Some of the media talk about public housing in Chicago has been positive: the once notorious high-rises, particularly those at the Robert Taylor Homes on the south side and the Cabrini-Green complex on the north side (see thoughts about the demolition of the last high-rise here, here, here, and here), are now gone. (It was a bit strange last week to ride the Brown Line north out of the Loop and not see any Cabrini-Green high-rises.) In the eyes of the media, the problems of concentrated poverty and crime have been reduced. The land can be put to other uses, particularly at Cabrini-Green as it is very valuable land between Lincoln Park and the Loop.

On the other hand, the concerns of people like Venkatesh and Kotlowitz will not go away. Simply destroying public housing high-rises does not deal with the larger issues: there are still large parts of Chicago where residents have reduced life chances compared to better-off parts of the city. In the article, new Mayor Rahm Emanuel is cited as saying that the goal of reducing the isolation of the public housing residents (the goal that was “short of ending poverty”) has been successful.

I can’t imagine the new mayor will or perhaps even can devote much time to this issue as the persistent problems of budgets, crime, jobs, and education need to be addressed. Still, it will be interesting to see how Emanuel addresses public housing moving forward.

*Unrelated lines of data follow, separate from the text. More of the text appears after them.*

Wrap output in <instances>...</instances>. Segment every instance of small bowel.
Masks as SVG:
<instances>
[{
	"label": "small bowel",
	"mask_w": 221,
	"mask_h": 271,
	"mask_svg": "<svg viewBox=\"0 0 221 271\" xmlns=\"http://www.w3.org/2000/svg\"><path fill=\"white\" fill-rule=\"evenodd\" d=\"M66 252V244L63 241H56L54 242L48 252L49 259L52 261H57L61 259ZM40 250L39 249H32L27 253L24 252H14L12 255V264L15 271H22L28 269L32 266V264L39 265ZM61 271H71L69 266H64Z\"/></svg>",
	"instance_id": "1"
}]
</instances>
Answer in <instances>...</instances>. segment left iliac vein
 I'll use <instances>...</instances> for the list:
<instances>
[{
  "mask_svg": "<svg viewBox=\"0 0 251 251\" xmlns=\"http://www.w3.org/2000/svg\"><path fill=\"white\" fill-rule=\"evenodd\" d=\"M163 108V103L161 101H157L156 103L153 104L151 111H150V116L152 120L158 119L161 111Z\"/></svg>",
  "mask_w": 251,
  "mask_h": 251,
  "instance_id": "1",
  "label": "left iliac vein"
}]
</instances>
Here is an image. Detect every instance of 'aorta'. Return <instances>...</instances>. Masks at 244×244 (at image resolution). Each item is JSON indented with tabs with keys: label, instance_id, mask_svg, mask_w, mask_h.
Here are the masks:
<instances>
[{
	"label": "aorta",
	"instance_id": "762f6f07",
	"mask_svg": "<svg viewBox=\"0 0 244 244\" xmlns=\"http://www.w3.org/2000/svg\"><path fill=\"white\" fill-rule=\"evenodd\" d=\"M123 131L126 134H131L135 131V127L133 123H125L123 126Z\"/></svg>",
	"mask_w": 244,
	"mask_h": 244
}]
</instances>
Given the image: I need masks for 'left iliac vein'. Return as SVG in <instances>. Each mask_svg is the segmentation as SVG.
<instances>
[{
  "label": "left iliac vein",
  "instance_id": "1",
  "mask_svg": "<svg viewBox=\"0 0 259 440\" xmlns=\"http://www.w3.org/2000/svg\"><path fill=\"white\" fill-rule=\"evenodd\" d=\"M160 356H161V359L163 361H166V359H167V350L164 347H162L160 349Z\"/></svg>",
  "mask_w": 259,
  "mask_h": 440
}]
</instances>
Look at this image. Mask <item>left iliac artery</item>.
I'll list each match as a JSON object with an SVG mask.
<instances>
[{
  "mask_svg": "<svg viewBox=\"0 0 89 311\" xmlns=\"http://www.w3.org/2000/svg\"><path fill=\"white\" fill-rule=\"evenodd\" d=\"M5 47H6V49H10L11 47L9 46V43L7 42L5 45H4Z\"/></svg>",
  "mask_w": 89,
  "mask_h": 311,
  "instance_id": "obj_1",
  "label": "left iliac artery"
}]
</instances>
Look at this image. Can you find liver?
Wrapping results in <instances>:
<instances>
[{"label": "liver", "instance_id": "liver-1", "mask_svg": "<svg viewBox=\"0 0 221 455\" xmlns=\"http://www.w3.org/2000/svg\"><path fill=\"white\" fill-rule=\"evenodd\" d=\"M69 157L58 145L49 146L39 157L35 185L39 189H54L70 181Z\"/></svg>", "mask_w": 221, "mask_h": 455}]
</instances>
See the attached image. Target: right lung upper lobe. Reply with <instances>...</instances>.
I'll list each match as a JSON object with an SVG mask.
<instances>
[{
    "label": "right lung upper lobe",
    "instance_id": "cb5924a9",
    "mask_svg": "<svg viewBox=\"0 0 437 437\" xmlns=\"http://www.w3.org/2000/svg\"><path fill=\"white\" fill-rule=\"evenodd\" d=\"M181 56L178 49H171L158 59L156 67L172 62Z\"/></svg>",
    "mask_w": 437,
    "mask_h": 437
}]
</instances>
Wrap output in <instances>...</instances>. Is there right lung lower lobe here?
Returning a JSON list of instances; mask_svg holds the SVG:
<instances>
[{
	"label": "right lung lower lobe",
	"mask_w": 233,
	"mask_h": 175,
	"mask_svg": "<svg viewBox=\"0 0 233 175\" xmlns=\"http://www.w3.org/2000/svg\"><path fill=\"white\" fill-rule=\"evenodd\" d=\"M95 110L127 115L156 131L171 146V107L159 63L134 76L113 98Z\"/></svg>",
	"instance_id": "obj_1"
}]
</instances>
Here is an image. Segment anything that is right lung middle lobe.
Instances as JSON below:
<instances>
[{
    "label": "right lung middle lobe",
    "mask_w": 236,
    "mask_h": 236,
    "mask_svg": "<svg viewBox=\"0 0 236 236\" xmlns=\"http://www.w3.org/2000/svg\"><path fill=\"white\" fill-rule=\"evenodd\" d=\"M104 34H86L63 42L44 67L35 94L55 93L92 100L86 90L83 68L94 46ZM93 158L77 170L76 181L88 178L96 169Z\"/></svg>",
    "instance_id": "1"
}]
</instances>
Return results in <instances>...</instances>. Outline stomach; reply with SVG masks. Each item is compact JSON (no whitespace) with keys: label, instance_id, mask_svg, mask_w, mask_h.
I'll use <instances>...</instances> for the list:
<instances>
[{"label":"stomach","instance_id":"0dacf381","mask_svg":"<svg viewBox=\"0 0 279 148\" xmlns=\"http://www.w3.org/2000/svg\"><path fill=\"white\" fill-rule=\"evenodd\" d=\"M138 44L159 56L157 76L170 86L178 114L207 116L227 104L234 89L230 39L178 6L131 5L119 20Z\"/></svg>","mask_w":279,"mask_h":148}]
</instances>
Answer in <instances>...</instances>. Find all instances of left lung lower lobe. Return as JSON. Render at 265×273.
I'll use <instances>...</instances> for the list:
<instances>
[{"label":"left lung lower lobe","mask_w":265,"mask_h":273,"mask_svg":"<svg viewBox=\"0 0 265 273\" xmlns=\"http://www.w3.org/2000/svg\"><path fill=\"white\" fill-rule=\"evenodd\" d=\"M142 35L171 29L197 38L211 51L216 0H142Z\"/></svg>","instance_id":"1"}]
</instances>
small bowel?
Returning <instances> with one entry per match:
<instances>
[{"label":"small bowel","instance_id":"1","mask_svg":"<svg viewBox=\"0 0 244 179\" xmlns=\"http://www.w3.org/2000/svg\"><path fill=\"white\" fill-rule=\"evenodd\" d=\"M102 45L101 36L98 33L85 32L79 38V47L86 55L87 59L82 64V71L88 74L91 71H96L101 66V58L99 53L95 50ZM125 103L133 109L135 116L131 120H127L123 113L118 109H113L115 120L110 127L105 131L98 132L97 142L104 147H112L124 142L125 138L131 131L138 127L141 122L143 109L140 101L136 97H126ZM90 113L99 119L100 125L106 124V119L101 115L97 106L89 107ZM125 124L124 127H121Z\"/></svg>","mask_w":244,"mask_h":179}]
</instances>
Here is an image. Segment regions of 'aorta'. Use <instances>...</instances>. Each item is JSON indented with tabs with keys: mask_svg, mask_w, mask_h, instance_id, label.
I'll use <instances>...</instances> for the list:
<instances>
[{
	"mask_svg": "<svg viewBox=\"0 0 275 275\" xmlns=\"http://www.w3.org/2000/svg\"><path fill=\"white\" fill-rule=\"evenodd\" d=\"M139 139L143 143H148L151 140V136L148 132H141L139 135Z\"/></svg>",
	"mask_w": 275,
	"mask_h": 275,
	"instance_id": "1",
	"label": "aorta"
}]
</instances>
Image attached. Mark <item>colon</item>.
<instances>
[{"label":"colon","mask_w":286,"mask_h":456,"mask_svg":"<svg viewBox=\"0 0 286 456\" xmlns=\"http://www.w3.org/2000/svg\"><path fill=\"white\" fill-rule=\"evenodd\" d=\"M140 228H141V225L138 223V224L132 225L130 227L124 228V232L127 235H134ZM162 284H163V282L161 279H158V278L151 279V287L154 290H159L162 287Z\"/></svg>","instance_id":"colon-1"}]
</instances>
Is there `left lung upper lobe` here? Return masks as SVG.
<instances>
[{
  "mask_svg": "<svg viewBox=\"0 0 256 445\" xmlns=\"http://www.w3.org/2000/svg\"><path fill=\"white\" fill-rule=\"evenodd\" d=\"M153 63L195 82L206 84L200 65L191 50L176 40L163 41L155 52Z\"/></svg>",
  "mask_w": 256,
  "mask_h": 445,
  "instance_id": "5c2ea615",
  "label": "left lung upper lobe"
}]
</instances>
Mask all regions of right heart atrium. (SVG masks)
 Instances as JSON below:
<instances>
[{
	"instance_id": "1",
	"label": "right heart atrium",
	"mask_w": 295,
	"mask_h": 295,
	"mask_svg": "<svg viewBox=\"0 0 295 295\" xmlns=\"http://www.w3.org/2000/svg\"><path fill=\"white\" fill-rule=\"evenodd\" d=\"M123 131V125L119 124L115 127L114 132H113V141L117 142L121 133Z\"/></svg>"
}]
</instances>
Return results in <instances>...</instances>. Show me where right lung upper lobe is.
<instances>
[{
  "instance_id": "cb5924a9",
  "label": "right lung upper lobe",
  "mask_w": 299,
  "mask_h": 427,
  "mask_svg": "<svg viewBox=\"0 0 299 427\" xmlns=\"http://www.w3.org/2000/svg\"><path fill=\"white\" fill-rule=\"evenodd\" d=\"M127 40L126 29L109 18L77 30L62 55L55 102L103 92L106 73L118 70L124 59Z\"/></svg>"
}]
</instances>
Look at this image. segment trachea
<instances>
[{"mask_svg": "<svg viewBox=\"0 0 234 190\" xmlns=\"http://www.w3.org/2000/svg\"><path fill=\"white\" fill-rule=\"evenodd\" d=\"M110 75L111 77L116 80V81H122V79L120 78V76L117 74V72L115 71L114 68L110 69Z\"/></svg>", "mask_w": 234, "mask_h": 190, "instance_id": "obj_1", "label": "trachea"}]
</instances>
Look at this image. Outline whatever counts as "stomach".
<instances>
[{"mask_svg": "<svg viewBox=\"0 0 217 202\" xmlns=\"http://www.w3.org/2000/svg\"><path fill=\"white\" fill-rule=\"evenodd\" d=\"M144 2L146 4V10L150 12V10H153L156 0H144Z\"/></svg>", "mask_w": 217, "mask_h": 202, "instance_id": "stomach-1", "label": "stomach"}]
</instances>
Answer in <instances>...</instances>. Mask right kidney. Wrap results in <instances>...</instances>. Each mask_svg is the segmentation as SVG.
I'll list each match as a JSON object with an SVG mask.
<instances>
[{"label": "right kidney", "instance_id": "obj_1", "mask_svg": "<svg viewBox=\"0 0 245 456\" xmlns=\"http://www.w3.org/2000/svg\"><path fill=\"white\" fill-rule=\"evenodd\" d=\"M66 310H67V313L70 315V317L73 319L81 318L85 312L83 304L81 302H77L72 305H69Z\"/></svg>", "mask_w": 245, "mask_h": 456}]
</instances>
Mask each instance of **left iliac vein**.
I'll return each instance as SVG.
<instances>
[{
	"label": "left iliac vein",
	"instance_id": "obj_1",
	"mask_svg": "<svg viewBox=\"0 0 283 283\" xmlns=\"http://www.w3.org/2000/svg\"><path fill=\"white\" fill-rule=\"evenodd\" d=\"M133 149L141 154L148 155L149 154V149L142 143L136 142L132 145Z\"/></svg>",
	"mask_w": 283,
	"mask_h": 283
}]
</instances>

The architectural legacy of Mayor Daley

Chicago Tribune architecture critic Blair Kamin considers Mayor Richard M. Daley’s architectural legacy in Chicago. Here is Kamin’s conclusion after going over Daley’s hits, mixed results, and misses:

Daley was a great mayor. He was also a flawed mayor. Power enabled him to reshape Chicago. And the abuse of power undermined him—and the cityscape he did so much to uplift.

As Kamin suggests, this will take some years and historical perspective to sort out. Regardless of the final verdict, it will be interesting to see how subsequent mayors try or don’t try to live up to a long-serving Mayor who generally went for big efforts with mixed results.